If a line in the material below has the word "prices", copy it.

========

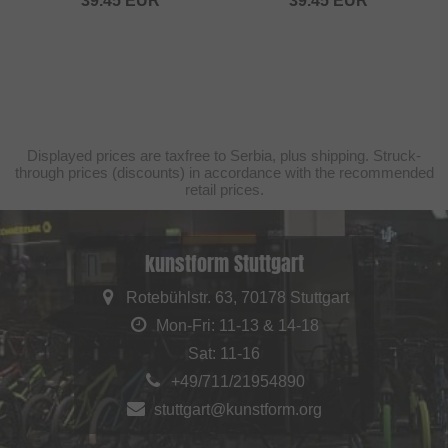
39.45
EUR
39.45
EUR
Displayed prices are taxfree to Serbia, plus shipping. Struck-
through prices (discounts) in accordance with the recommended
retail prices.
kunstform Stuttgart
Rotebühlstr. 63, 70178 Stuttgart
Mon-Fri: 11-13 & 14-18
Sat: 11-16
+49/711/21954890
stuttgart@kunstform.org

========

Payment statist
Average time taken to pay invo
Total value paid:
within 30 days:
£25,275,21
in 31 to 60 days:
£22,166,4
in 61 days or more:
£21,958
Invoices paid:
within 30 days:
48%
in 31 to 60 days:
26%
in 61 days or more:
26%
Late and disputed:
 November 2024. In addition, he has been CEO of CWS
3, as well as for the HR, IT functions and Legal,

========

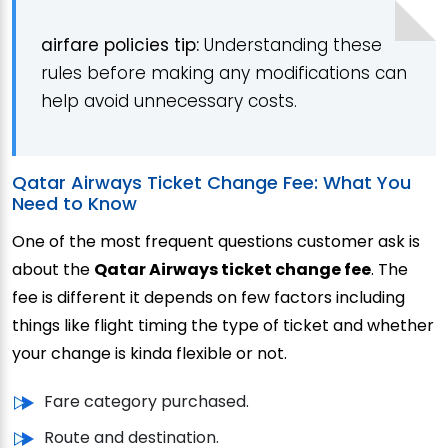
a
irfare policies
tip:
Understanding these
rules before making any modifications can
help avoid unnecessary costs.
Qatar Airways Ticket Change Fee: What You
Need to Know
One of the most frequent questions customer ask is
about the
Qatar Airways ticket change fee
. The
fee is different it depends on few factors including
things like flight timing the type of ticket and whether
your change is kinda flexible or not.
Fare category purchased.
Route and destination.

========

▶ [SOLUTION FOR THIS TASK]
Displayed prices are taxfree to Serbia, plus shipping. Struck-
through prices (discounts) in accordance with the recommended
retail prices.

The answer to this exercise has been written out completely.